:: What this task involves ::
Below are records to print word for word; include none of their pictures.

=== Section Start ===

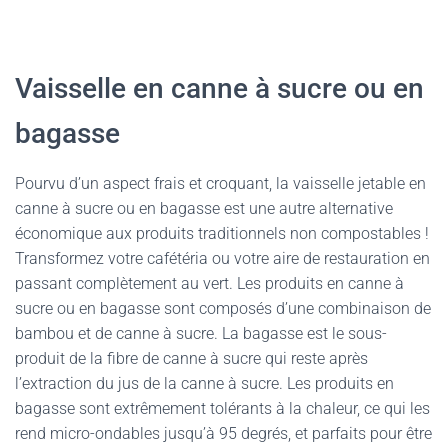
Vaisselle en canne à sucre ou en
bagasse
Pourvu d’un aspect frais et croquant, la vaisselle jetable en
canne à sucre ou en bagasse est une autre alternative
économique aux produits traditionnels non compostables !
Transformez votre cafétéria ou votre aire de restauration en
passant complètement au vert. Les produits en canne à
sucre ou en bagasse sont composés d’une combinaison de
bambou et de canne à sucre. La bagasse est le sous-
produit de la fibre de canne à sucre qui reste après
l’extraction du jus de la canne à sucre. Les produits en
bagasse sont extrêmement tolérants à la chaleur, ce qui les
rend micro-ondables jusqu’à 95 degrés, et parfaits pour être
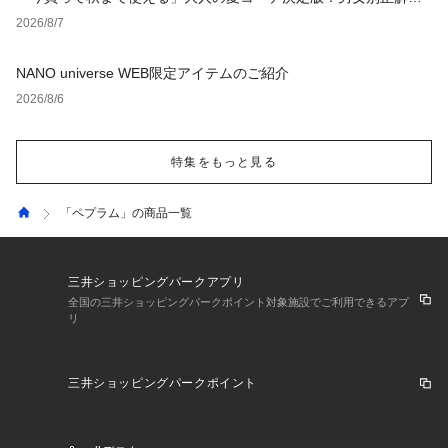
タイルとNGな着こなし
2026/8/7
NANO universe WEB限定アイテムのご紹介
2026/8/6
特集をもっと見る
「ペプラム」の商品一覧
三井ショッピングパークアプリ
全国の三井ショッピングパークポイント対象施設でご利用できるアプ
リ
三井ショッピングパークポイント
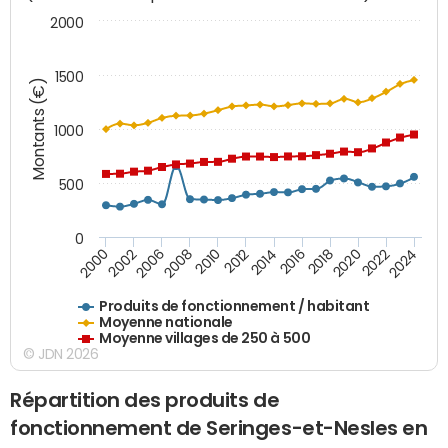
2000
1500
Montants (€)
1000
500
0
2018
2002
2022
2008
2012
2016
2000
2020
2006
2024
2010
2014
Produits de fonctionnement / habitant
Moyenne nationale
Moyenne villages de 250 à 500
© JDN 2026
Répartition des produits de
fonctionnement de Seringes-et-Nesles en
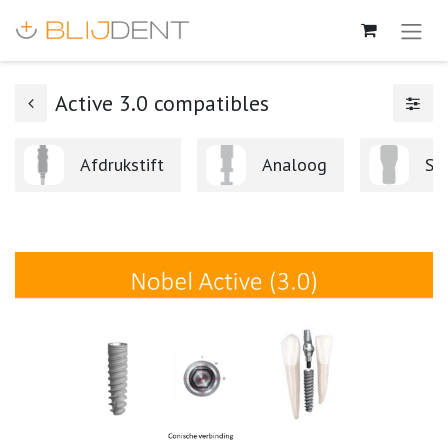
Active 3.0 compatibles
Afdrukstift
Analoog
Sc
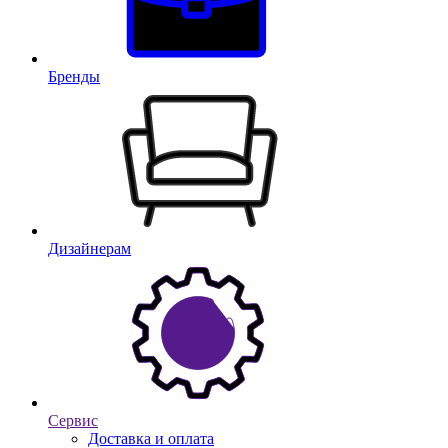
Бренды
Дизайнерам
Сервис
Доставка и оплата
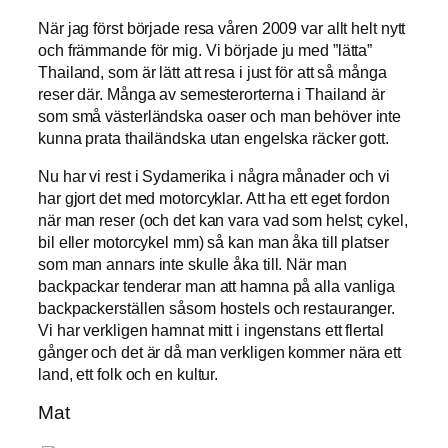
När jag först började resa våren 2009 var allt helt nytt
och främmande för mig. Vi började ju med ”lätta”
Thailand, som är lätt att resa i just för att så många
reser där. Många av semesterorterna i Thailand är
som små västerländska oaser och man behöver inte
kunna prata thailändska utan engelska räcker gott.
Nu har vi rest i Sydamerika i några månader och vi
har gjort det med motorcyklar. Att ha ett eget fordon
när man reser (och det kan vara vad som helst; cykel,
bil eller motorcykel mm) så kan man åka till platser
som man annars inte skulle åka till. När man
backpackar tenderar man att hamna på alla vanliga
backpackerställen såsom hostels och restauranger.
Vi har verkligen hamnat mitt i ingenstans ett flertal
gånger och det är då man verkligen kommer nära ett
land, ett folk och en kultur.
Mat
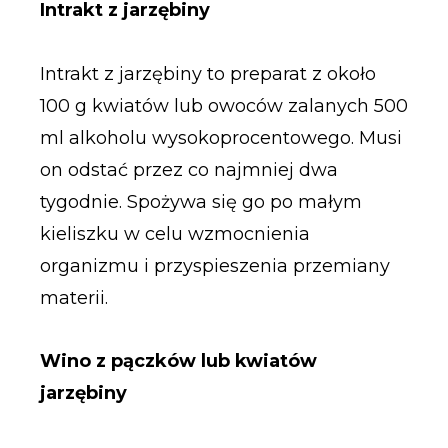
Intrakt z jarzębiny
Intrakt z jarzębiny to preparat z około
100 g kwiatów lub owoców zalanych 500
ml alkoholu wysokoprocentowego. Musi
on odstać przez co najmniej dwa
tygodnie. Spożywa się go po małym
kieliszku w celu wzmocnienia
organizmu i przyspieszenia przemiany
materii.
Wino z pączków lub kwiatów
jarzębiny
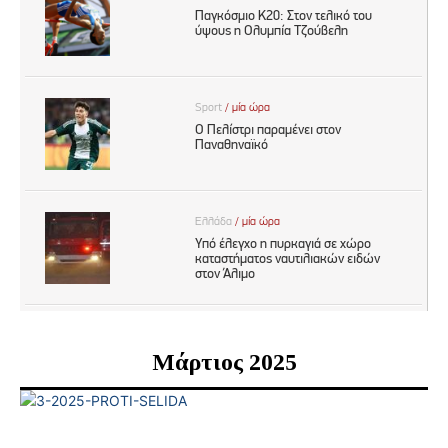
Μάρτιος 2025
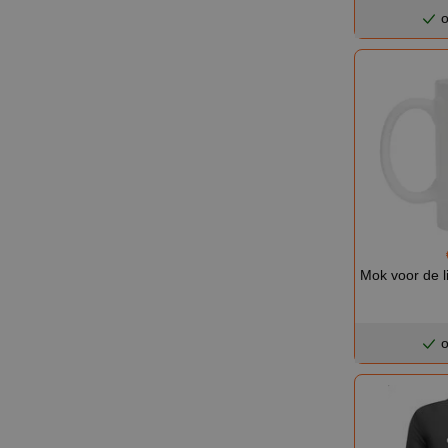
o
Mok voor de 
o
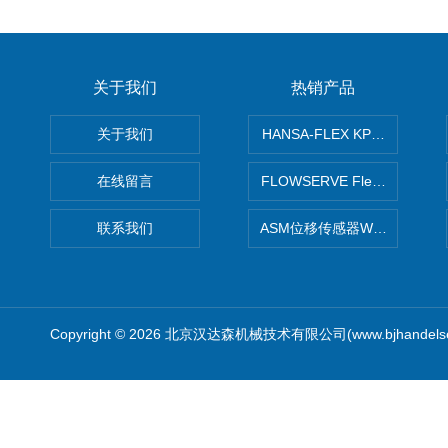
关于我们
热销产品
关于我们
HANSA-FLEX KP100P紧凑
在线留言
FLOWSERVE Flex Wedge闸
联系我们
ASM位移传感器WS10-750
Copyright © 2026 北京汉达森机械技术有限公司(www.bjhandel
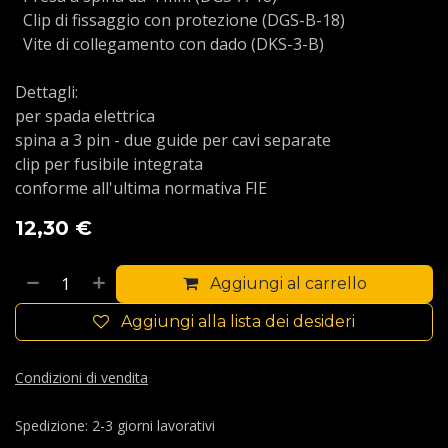
Clip di fissaggio con protezione (DGS-B-18)
Vite di collegamento con dado (DKS-3-B)
Dettagli:
per spada elettrica
spina a 3 pin - due guide per cavi separate
clip per fusibile integrata
conforme all'ultima normativa FIE
12,30
€
Aggiungi al carrello
Aggiungi alla lista dei desideri
Condizioni di vendita
Spedizione: 2-3 giorni lavorativi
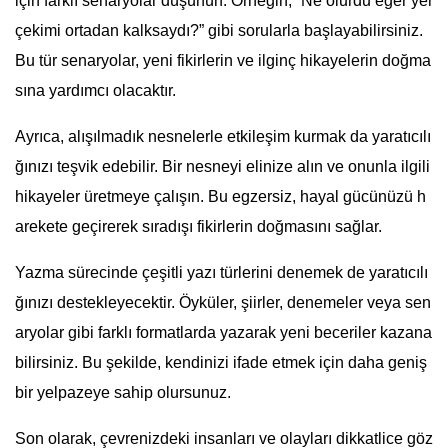
için farklı senaryolar düşünün. Örneğin, “Ne olurdu eğer yer
çekimi ortadan kalksaydı?” gibi sorularla başlayabilirsiniz.
Bu tür senaryolar, yeni fikirlerin ve ilginç hikayelerin doğma
sına yardımcı olacaktır.
Ayrıca, alışılmadık nesnelerle etkileşim kurmak da yaratıcılı
ğınızı teşvik edebilir. Bir nesneyi elinize alın ve onunla ilgili
hikayeler üretmeye çalışın. Bu egzersiz, hayal gücünüzü h
arekete geçirerek sıradışı fikirlerin doğmasını sağlar.
Yazma sürecinde çeşitli yazı türlerini denemek de yaratıcılı
ğınızı destekleyecektir. Öyküler, şiirler, denemeler veya sen
aryolar gibi farklı formatlarda yazarak yeni beceriler kazana
bilirsiniz. Bu şekilde, kendinizi ifade etmek için daha geniş
bir yelpazeye sahip olursunuz.
Son olarak, çevrenizdeki insanları ve olayları dikkatlice göz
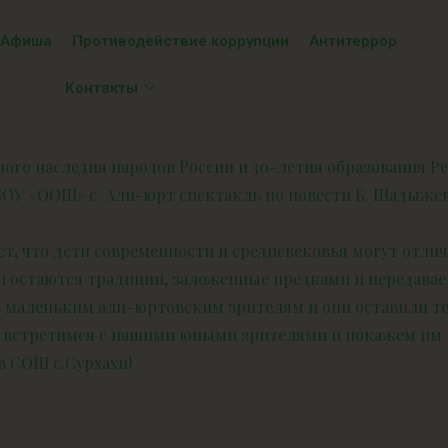
Афиша
Противодействие коррупции
Антитеррор
Контакты
рного наследия народов России и 30-летия образования
ОУ «ООШ» с. Али-юрт спектакль по повести Б. Шадыжева
т, что дети современности и средневековья могут отлич
 остаются традиции, заложенные предками и передавае
 маленьким али-юртовским зрителям и они оставили те
ь встретимся с нашими юными зрителями и покажем им 
 в СОШ с.Сурхахи!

=== Section End ===

:: Exercise response ::
Vaisselle en canne à sucre ou en
bagasse
Pourvu d’un aspect frais et croquant, la vaisselle jetable en
canne à sucre ou en bagasse est une autre alternative
économique aux produits traditionnels non compostables !
Transformez votre cafétéria ou votre aire de restauration en
passant complètement au vert. Les produits en canne à
sucre ou en bagasse sont composés d’une combinaison de
bambou et de canne à sucre. La bagasse est le sous-
produit de la fibre de canne à sucre qui reste après
l’extraction du jus de la canne à sucre. Les produits en
bagasse sont extrêmement tolérants à la chaleur, ce qui les
rend micro-ondables jusqu’à 95 degrés, et parfaits pour être
タイルとNGな着こなし
2026/8/7
NANO universe WEB限定アイテムのご紹介
2026/8/6
特集をもっと見る
「ペプラム」の商品一覧
三井ショッピングパークアプリ
全国の三井ショッピングパークポイント対象施設でご利用できるアプ
リ
三井ショッピングパークポイント
2000
1500
Montants (€)
1000
500
0
2018
2002
2022
2008
2012
2016
2000
2020
2006
2024
2010
2014
Produits de fonctionnement / habitant
Moyenne nationale
Moyenne villages de 250 à 500
© JDN 2026
Répartition des produits de
fonctionnement de Seringes-et-Nesles en
Active 3.0 compatibles
Afdrukstift
Analoog
Sc
Бренды
Дизайнерам
Сервис
Доставка и оплата
När jag först började resa våren 2009 var allt helt nytt
och främmande för mig. Vi började ju med ”lätta”
Thailand, som är lätt att resa i just för att så många
reser där. Många av semesterorterna i Thailand är
som små västerländska oaser och man behöver inte
kunna prata thailändska utan engelska räcker gott.
Nu har vi rest i Sydamerika i några månader och vi
har gjort det med motorcyklar. Att ha ett eget fordon
när man reser (och det kan vara vad som helst; cykel,
bil eller motorcykel mm) så kan man åka till platser
som man annars inte skulle åka till. När man
backpackar tenderar man att hamna på alla vanliga
backpackerställen såsom hostels och restauranger.
Vi har verkligen hamnat mitt i ingenstans ett flertal
gånger och det är då man verkligen kommer nära ett
land, ett folk och en kultur.
Mat
Intrakt z jarzębiny
Intrakt z jarzębiny to preparat z około
100 g kwiatów lub owoców zalanych 500
ml alkoholu wysokoprocentowego. Musi
on odstać przez co najmniej dwa
tygodnie. Spożywa się go po małym
kieliszku w celu wzmocnienia
organizmu i przyspieszenia przemiany
materii.
Wino z pączków lub kwiatów
jarzębiny
Μάρτιος 2025
o
Mok voor de 
o
关于我们
热销产品
关于我们
HANSA-FLEX KP100P紧凑
在线留言
FLOWSERVE Flex Wedge闸
联系我们
ASM位移传感器WS10-750
Copyright © 2026 北京汉达森机械技术有限公司(www.bjhandel
Clip di fissaggio con protezione (DGS-B-18)
Vite di collegamento con dado (DKS-3-B)
Dettagli:
per spada elettrica
spina a 3 pin - due guide per cavi separate
clip per fusibile integrata
conforme all'ultima normativa FIE
12,30
€
Aggiungi al carrello
Aggiungi alla lista dei desideri
Condizioni di vendita
Spedizione: 2-3 giorni lavorativi
için farklı senaryolar düşünün. Örneğin, “Ne olurdu eğer yer
çekimi ortadan kalksaydı?” gibi sorularla başlayabilirsiniz.
Bu tür senaryolar, yeni fikirlerin ve ilginç hikayelerin doğma
sına yardımcı olacaktır.
Ayrıca, alışılmadık nesnelerle etkileşim kurmak da yaratıcılı
ğınızı teşvik edebilir. Bir nesneyi elinize alın ve onunla ilgili
hikayeler üretmeye çalışın. Bu egzersiz, hayal gücünüzü h
arekete geçirerek sıradışı fikirlerin doğmasını sağlar.
Yazma sürecinde çeşitli yazı türlerini denemek de yaratıcılı
ğınızı destekleyecektir. Öyküler, şiirler, denemeler veya sen
aryolar gibi farklı formatlarda yazarak yeni beceriler kazana
bilirsiniz. Bu şekilde, kendinizi ifade etmek için daha geniş
bir yelpazeye sahip olursunuz.
Son olarak, çevrenizdeki insanları ve olayları dikkatlice göz
Афиша
Противодействие коррупции
Антитеррор
Контакты
рного наследия народов России и 30-летия образования
ОУ «ООШ» с. Али-юрт спектакль по повести Б. Шадыжева
т, что дети современности и средневековья могут отлич
 остаются традиции, заложенные предками и передавае
 маленьким али-юртовским зрителям и они оставили те
ь встретимся с нашими юными зрителями и покажем им 
 в СОШ с.Сурхахи!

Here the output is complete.